▶ **PROMPT**: Among the entries below, find how many lines carry the word "coordinates" and state only that figure.

▶ **DATA PROVIDED**:
-*-

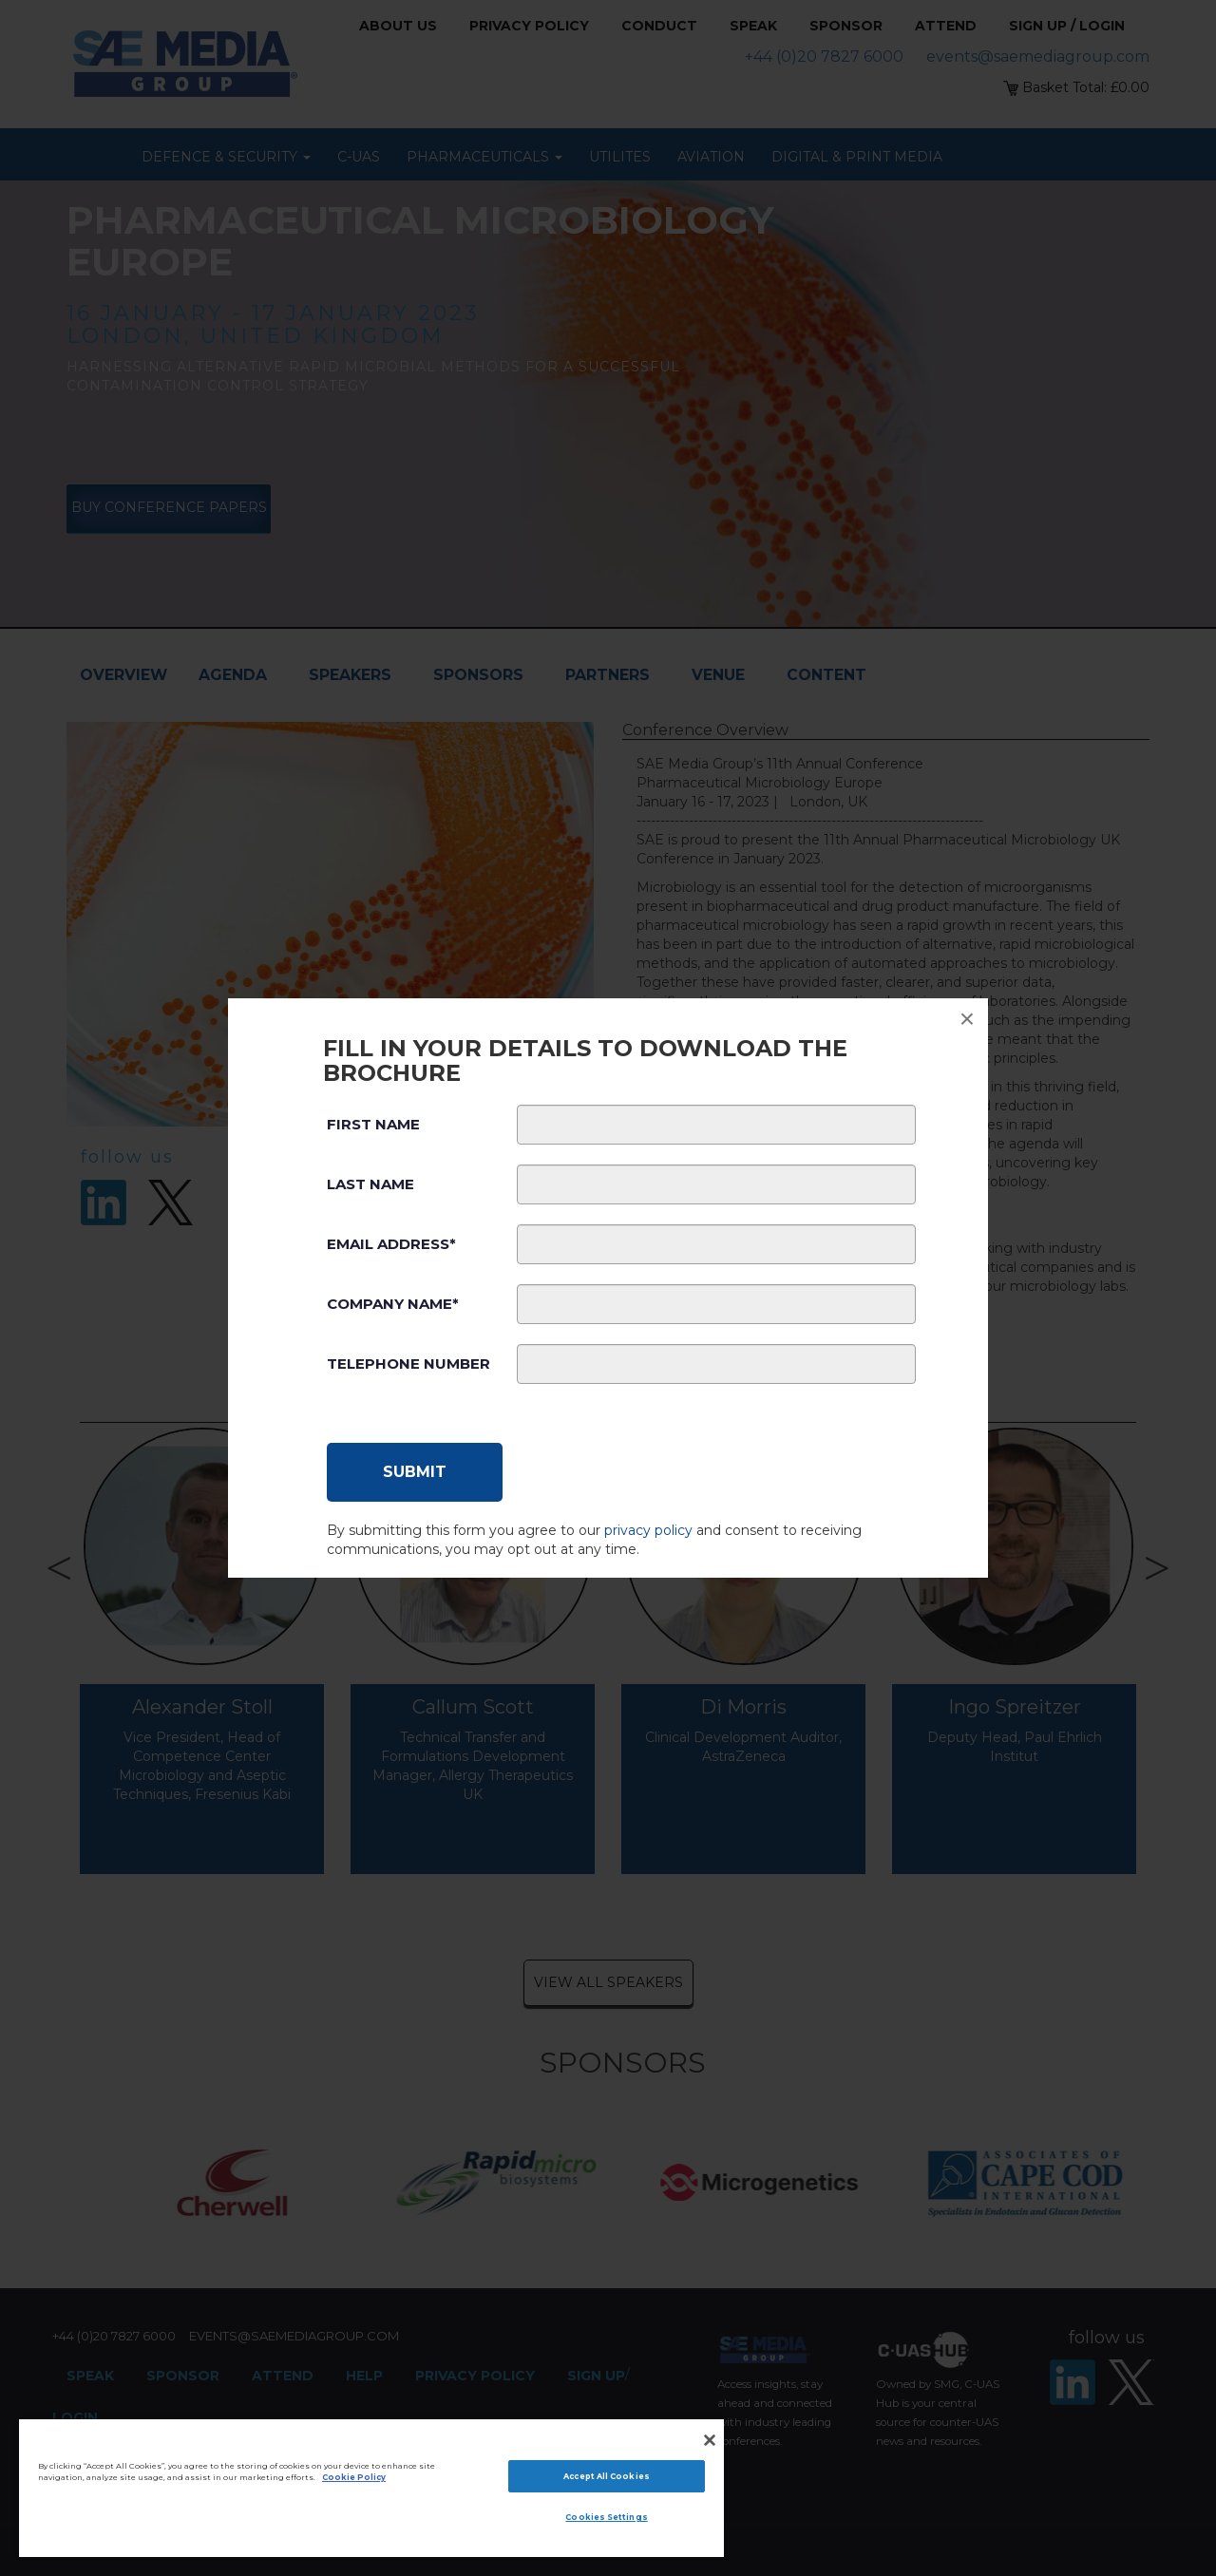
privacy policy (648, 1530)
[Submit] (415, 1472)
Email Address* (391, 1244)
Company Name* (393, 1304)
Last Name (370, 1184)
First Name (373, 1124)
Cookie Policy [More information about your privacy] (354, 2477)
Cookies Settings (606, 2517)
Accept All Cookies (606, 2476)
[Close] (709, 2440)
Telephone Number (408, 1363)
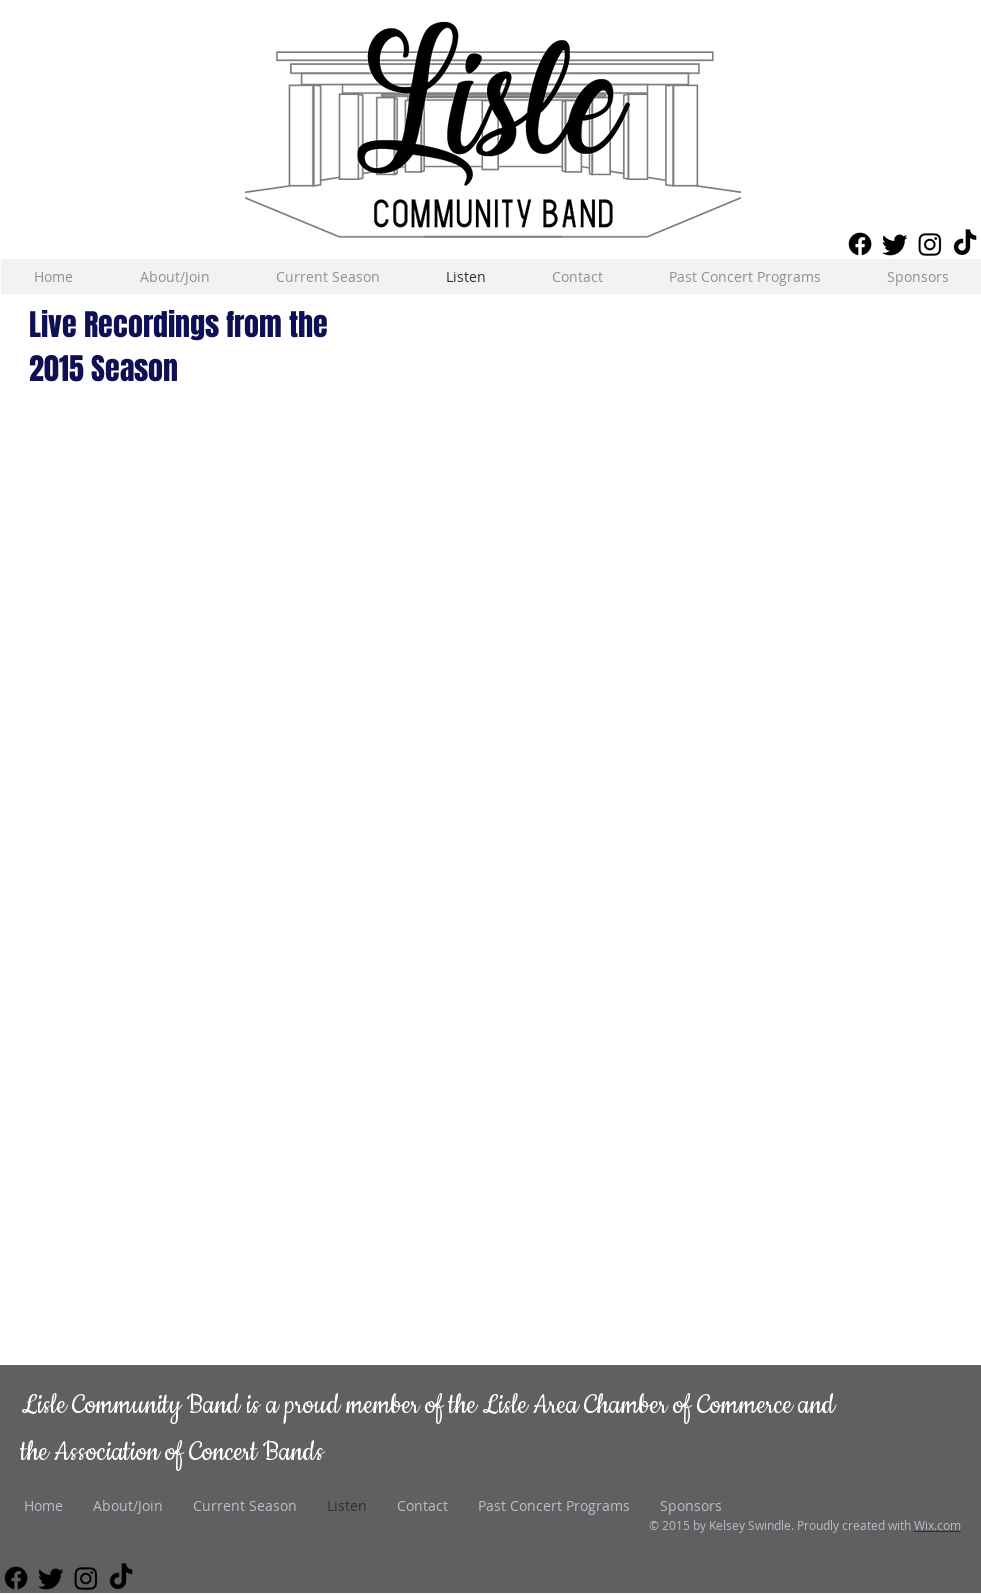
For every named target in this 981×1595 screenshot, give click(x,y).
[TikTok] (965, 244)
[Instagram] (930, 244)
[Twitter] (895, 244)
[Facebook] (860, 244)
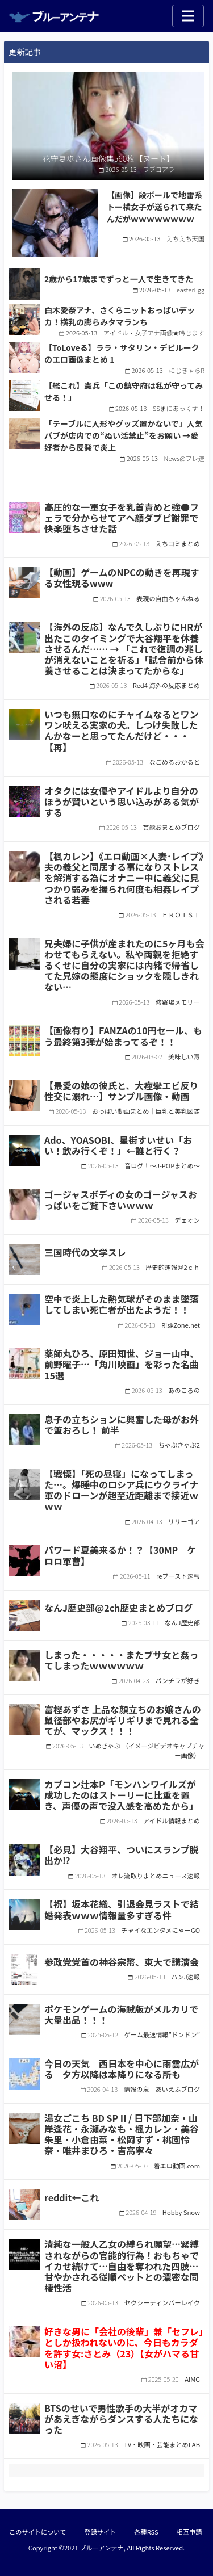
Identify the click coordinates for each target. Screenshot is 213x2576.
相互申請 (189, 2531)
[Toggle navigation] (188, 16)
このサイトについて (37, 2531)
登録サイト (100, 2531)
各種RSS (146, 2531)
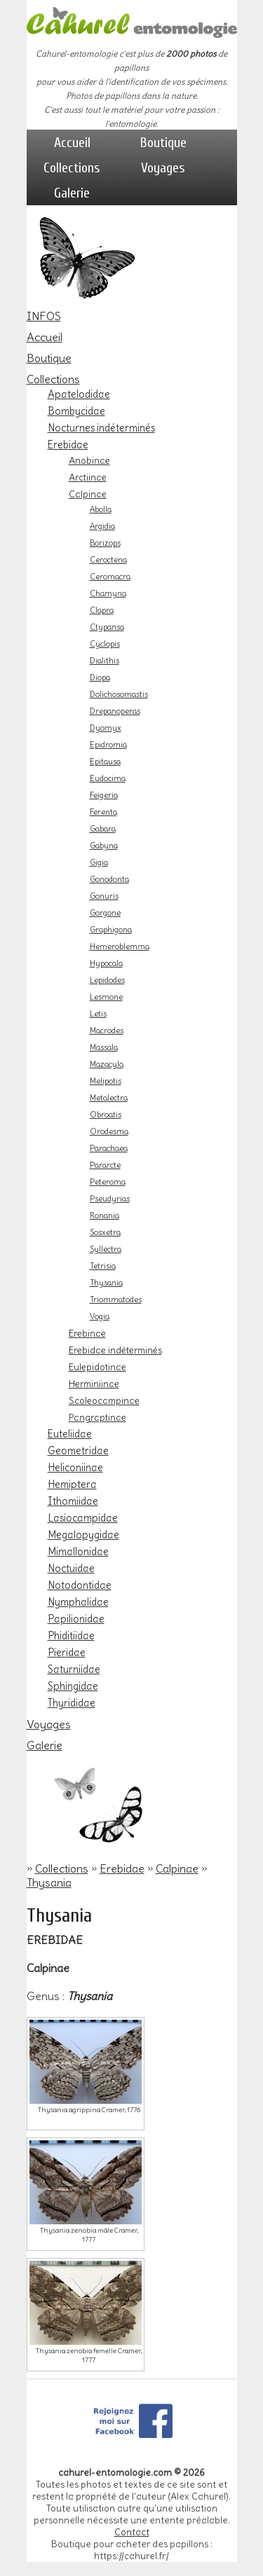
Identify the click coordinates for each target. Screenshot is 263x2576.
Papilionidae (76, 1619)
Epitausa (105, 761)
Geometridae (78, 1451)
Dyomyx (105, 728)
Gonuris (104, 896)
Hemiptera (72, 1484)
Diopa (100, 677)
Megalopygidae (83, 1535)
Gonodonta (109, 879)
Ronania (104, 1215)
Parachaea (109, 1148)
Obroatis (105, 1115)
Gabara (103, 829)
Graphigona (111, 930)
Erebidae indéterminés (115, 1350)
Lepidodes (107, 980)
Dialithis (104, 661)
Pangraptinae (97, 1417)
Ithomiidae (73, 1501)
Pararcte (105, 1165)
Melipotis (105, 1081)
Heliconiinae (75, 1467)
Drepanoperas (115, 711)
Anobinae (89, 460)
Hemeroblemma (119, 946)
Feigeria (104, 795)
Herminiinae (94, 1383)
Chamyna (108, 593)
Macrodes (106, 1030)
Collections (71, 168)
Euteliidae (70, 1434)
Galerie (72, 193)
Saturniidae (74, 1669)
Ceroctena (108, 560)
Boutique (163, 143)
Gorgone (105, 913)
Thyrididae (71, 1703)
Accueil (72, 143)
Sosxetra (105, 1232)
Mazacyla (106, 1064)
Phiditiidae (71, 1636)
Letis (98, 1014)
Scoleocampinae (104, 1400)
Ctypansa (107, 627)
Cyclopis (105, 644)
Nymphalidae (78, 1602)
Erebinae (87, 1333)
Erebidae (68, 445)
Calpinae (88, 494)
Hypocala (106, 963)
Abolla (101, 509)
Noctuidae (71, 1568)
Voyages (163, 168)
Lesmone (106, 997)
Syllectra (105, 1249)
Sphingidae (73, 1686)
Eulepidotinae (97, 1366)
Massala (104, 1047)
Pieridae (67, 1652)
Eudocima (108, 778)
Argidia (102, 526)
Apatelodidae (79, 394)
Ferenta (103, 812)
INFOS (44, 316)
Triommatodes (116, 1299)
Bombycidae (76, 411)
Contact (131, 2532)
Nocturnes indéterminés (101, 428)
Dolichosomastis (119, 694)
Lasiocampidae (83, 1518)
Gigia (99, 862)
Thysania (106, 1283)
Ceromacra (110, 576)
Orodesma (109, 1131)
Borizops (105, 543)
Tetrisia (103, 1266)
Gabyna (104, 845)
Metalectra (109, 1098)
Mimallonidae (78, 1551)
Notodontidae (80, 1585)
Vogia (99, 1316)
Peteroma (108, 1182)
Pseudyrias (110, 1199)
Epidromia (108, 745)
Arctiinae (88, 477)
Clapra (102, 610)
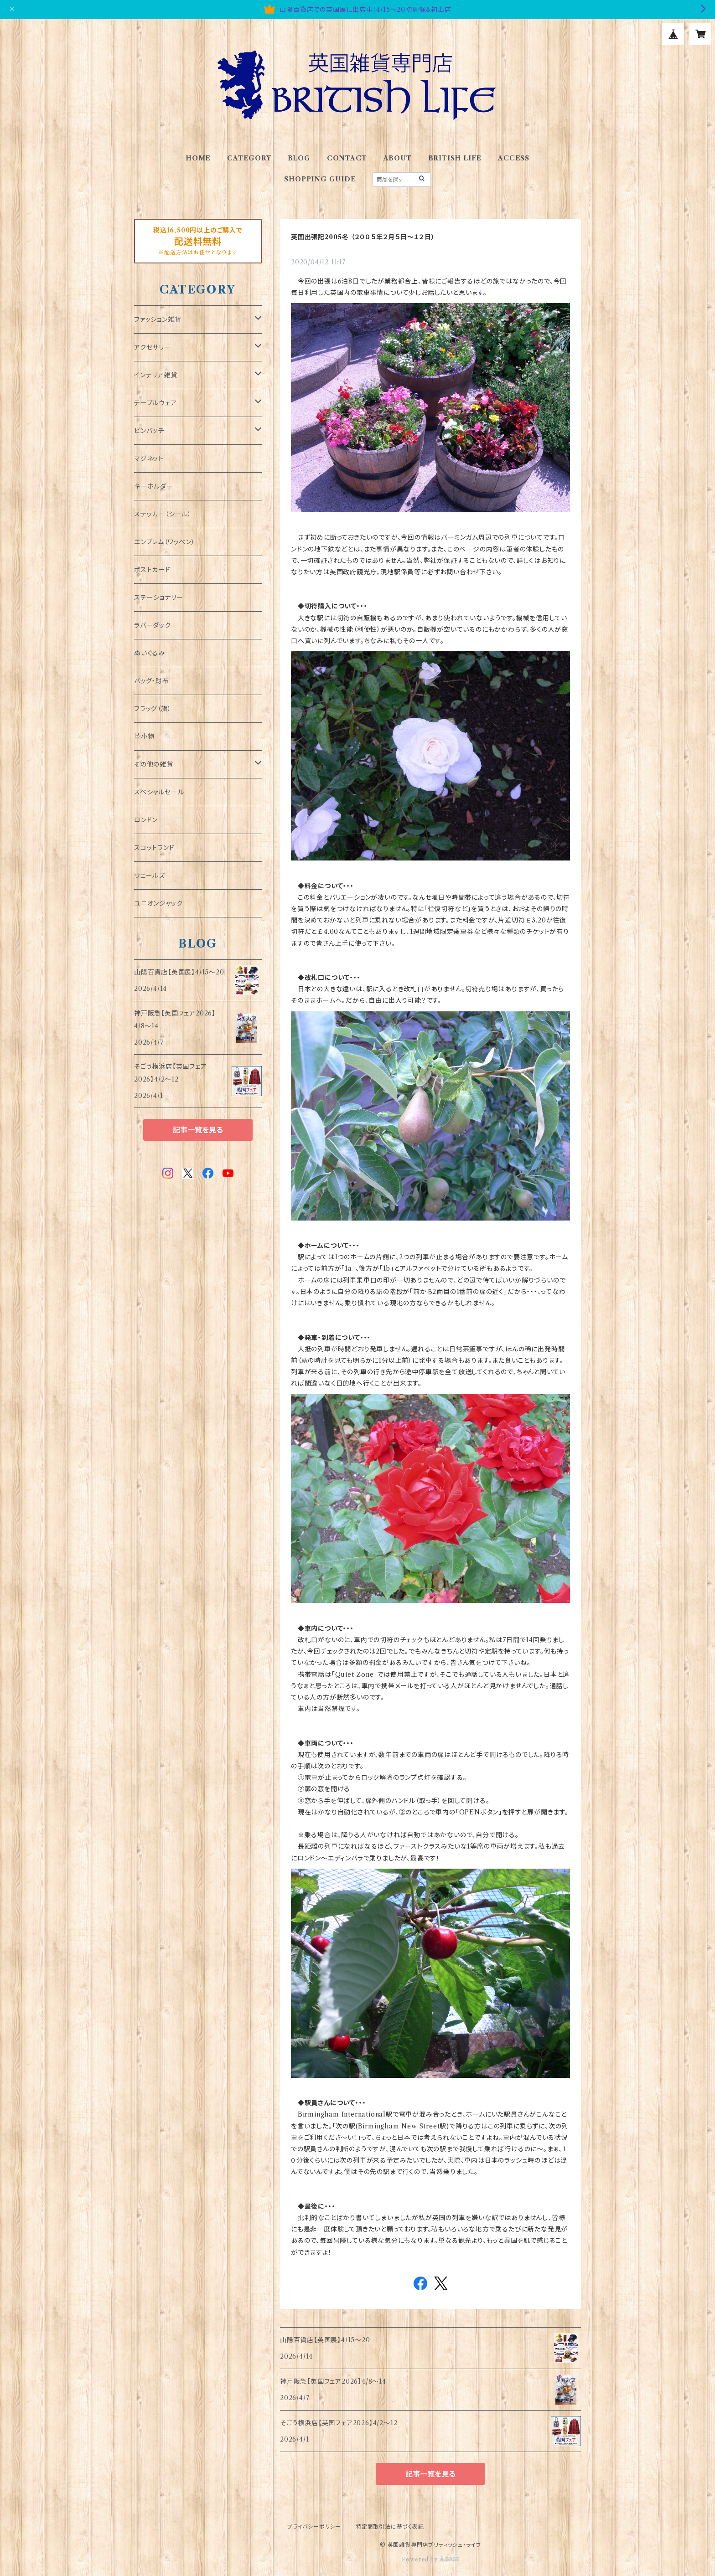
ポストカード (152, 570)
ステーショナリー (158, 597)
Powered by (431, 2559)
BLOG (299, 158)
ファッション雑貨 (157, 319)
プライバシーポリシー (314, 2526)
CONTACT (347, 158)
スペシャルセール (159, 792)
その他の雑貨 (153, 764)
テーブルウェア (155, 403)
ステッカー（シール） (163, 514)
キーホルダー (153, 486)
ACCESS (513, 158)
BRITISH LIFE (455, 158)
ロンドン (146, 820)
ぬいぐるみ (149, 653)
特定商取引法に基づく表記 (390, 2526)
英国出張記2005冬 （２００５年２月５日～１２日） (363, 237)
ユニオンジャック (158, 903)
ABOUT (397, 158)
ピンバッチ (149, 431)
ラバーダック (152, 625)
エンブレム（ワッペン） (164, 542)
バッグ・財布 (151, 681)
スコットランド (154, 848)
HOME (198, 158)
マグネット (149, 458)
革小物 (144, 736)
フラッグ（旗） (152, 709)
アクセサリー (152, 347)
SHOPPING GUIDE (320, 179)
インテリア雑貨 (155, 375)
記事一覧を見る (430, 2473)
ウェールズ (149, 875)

-*-

▶ **ANSWER TO THE PROBLEM**: 2